You are currently viewing Spark read JSON with or without schema

By default Spark SQL infer schema while reading JSON file, but, we can ignore this and read a JSON with schema (user-defined) using spark.read.schema("schema") method.

What is Spark Schema

Spark Schema defines the structure of the data (column name, datatype, nested columns, nullable e.t.c), and when it specified while reading a file, DataFrame interprets and reads the file in a specified schema, once DataFrame created, it becomes the structure of the DataFrame. Spark SQL provides StructType & StructField classes to programmatically specify the schema.

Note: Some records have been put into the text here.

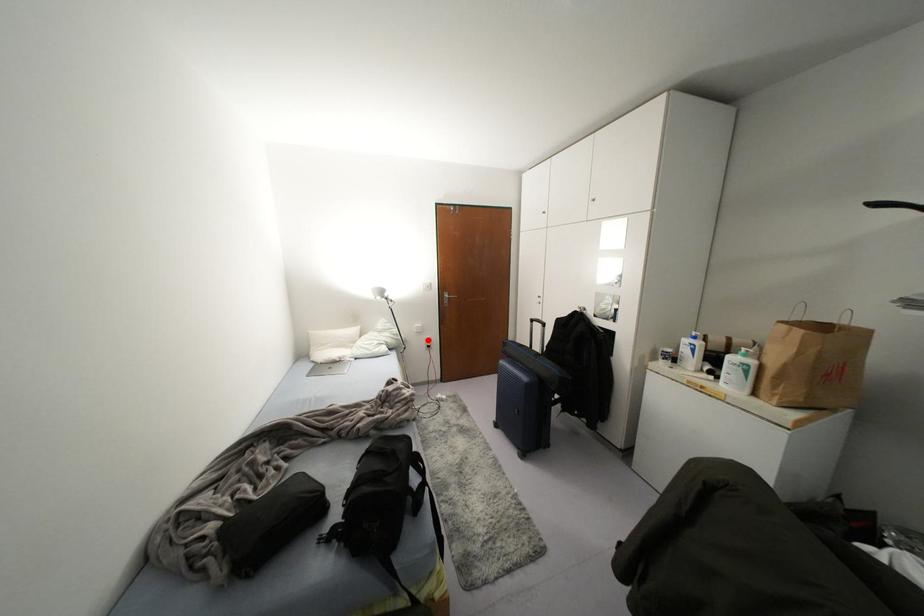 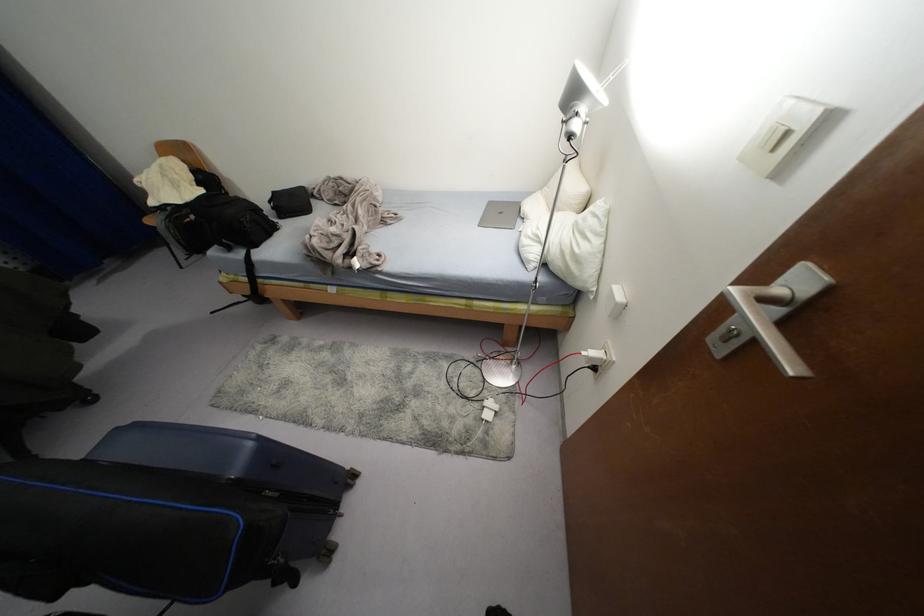 Question: I am providing you with two images of the same scene from different viewpoints. A red point is marked on the first image. Can you still see the location of the red point in image 2?

Choices:
 (A) Yes
 (B) No

Answer: (A) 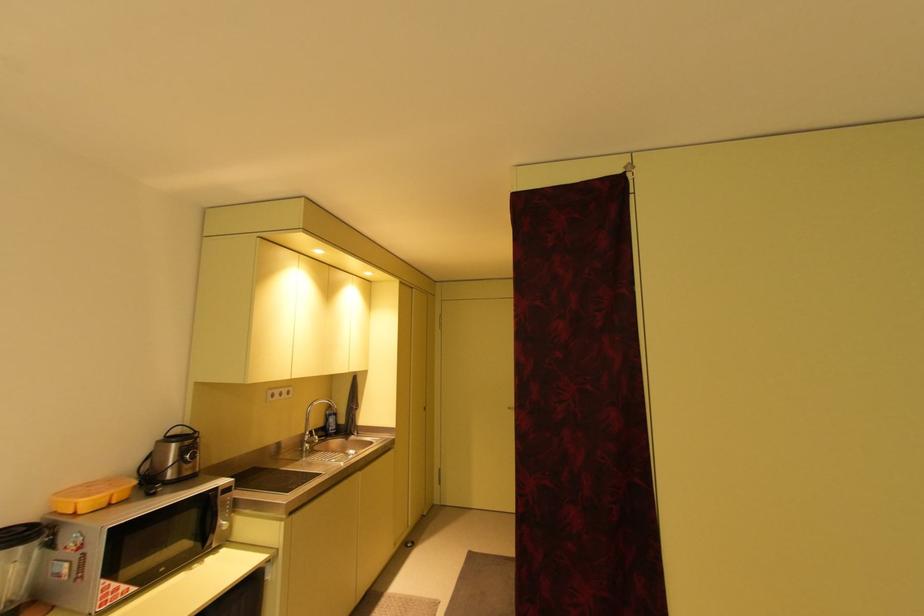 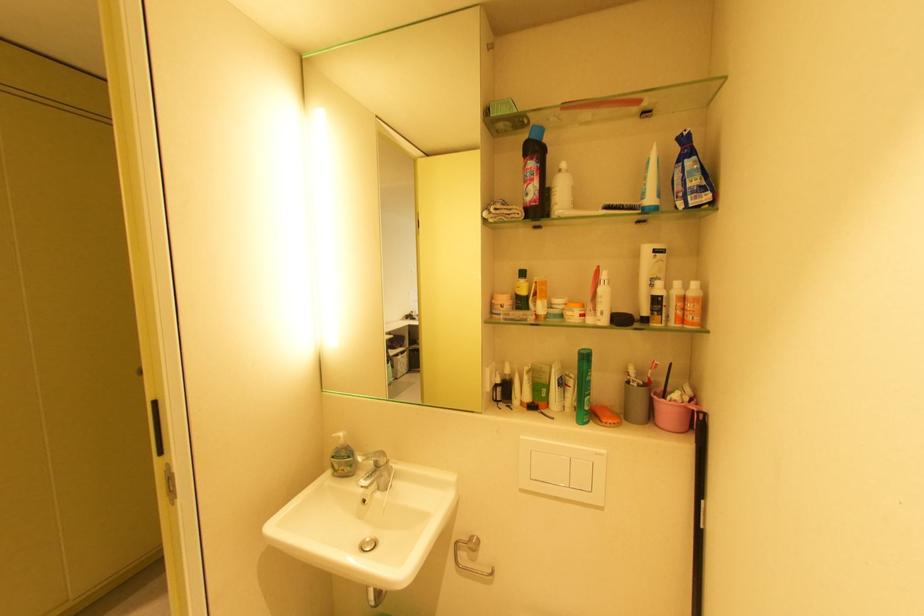 Which direction would the cameraman need to move to produce the second image?

The cameraman walked toward right, forward.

Spark Read JSON with schema

Use the StructType class to create a custom schema, below we initiate this class and use add a method to add columns to it by providing the column name, data type and nullable option.


    //Define custom schema
    val schema = new StructType()
      .add("City", StringType, true)
      .add("Country", StringType, true)
      .add("Decommisioned", BooleanType, true)
      .add("EstimatedPopulation", LongType, true)
      .add("Lat", DoubleType, true)
      .add("Location", StringType, true)
      .add("LocationText", StringType, true)
      .add("LocationType", StringType, true)
      .add("Long", DoubleType, true)
      .add("Notes", StringType, true)
      .add("RecordNumber", LongType, true)
      .add("State", StringType, true)
      .add("TaxReturnsFiled", LongType, true)
      .add("TotalWages", LongType, true)
      .add("WorldRegion", StringType, true)
      .add("Xaxis", DoubleType, true)
      .add("Yaxis", DoubleType, true)
      .add("Zaxis", DoubleType, true)
      .add("Zipcode", StringType, true)
      .add("ZipCodeType", StringType, true)

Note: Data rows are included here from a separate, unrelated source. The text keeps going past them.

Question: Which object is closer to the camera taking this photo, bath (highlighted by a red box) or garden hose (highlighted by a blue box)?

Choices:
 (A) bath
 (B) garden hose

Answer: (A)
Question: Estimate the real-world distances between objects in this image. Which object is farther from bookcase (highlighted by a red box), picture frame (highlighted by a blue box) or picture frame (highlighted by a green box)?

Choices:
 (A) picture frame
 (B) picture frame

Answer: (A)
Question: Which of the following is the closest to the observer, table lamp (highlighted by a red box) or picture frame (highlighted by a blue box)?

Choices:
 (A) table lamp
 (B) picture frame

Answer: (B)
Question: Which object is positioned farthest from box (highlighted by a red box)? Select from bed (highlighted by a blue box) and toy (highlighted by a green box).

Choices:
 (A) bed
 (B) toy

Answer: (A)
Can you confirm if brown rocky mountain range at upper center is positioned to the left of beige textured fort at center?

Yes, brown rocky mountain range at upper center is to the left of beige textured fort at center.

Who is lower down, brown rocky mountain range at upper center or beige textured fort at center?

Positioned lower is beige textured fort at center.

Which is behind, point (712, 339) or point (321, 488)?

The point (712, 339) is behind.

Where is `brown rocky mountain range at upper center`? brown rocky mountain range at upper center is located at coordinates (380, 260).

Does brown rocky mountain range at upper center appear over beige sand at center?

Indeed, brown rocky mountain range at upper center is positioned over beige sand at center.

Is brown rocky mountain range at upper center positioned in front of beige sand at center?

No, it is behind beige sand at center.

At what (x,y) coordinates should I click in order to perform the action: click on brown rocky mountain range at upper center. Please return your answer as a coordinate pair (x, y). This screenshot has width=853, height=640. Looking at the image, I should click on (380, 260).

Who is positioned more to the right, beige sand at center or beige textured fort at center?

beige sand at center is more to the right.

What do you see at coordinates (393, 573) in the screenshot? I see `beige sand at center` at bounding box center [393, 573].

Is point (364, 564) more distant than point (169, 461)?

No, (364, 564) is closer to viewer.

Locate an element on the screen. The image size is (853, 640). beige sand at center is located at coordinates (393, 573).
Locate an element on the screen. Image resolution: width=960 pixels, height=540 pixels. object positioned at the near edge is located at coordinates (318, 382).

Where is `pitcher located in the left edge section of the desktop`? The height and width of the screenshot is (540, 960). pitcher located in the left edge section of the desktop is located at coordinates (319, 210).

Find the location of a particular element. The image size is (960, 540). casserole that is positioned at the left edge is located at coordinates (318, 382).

    val df_with_schema = spark.read.schema(schema).json("src/main/resources/zipcodes.json")
    df_with_schema.printSchema()
    df_with_schema.show(false)

The above example ignores the default schema and uses the custom schema while reading a JSON file. this outputs the schema from printSchema() method and outputs the data.

Read Schema from JSON file

If you have too many fields and the structure of the DataFrame changes now and then, it’s a good practice to load the Spark SQL schema from the JSON file. Note the definition in JSON uses the different layout and you can get this by using schema.prettyJson()  and put this JSON string in a file.

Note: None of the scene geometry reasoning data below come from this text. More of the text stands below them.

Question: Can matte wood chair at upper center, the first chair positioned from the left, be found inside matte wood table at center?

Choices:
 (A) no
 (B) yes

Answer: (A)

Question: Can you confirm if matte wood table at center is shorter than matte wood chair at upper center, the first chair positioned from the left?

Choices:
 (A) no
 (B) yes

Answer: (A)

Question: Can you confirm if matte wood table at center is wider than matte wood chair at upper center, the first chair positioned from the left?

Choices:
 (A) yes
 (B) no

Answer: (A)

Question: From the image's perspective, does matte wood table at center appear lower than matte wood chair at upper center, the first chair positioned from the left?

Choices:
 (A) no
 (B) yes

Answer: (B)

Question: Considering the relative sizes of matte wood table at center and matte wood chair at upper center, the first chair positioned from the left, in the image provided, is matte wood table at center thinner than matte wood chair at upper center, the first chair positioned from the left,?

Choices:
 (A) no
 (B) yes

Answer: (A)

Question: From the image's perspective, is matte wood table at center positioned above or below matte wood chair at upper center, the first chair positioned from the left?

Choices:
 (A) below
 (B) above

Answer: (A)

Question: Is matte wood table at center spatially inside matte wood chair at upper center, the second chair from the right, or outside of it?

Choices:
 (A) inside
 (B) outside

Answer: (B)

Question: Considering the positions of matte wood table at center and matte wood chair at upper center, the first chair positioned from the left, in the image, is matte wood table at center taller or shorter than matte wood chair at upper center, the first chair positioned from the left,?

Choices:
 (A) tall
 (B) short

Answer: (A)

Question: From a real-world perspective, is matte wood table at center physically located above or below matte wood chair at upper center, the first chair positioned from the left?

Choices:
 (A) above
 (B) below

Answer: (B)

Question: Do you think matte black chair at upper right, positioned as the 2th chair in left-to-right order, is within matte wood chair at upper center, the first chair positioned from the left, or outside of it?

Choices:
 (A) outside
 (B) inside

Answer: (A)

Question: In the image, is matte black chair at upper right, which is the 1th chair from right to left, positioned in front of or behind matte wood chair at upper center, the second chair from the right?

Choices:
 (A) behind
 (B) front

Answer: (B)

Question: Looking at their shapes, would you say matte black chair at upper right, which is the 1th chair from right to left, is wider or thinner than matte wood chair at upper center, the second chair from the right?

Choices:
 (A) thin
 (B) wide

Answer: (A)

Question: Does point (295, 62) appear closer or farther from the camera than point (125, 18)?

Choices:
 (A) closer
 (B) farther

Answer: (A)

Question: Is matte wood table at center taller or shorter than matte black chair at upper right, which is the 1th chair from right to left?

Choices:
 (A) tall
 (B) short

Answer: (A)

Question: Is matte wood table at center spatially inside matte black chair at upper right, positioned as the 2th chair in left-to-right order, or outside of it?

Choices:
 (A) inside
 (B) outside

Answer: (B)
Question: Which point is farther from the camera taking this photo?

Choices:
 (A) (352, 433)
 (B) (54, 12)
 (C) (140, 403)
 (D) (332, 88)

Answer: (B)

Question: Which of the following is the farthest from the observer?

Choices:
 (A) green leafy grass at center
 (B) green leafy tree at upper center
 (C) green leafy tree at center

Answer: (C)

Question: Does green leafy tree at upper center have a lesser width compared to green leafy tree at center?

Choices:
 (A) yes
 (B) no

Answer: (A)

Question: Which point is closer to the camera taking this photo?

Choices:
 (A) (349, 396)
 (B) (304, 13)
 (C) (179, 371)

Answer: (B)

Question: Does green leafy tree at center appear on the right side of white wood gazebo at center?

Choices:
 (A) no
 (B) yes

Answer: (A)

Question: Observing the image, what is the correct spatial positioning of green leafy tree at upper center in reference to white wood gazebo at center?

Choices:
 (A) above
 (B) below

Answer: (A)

val url = ClassLoader.getSystemResource("schema.json")
val schemaSource = Source.fromFile(url.getFile).getLines.mkString
val schemaFromJson = DataType.fromJson(schemaSource).asInstanceOf[StructType]
val df2 = spark.read.schema(schemaFromJson )
       .json("src/main/resources/zipcodes.json")
df2.printSchema()
df2.show(false)

This prints the same output as the previous section. You can also, have a name, type, and flag for nullable in a comma-separated file and we can use these to create a struct programmatically, I will leave this to you to explore

Reading schema from DDL string

Like loading structure from JSON string, we can also create it from DLL, you can also generate DDL from a schema using toDDL(). printTreeString() on struct object prints the schema similar to printSchemafunction returns.


val ddlSchemaStr = "`fullName` STRUCT,`age` INT,`gender` STRING"
 val ddlSchema = StructType.fromDDL(ddlSchemaStr)
 ddlSchema.printTreeString()

Converting Case class to Schema

If you have a Scala case class representing your input JSON schema, Spark SQL provides Encoders to convert case class to struct schema object. If you are using older versions of Spark, you can also transform the case class to the schema using the Scala hack. Both examples are present here.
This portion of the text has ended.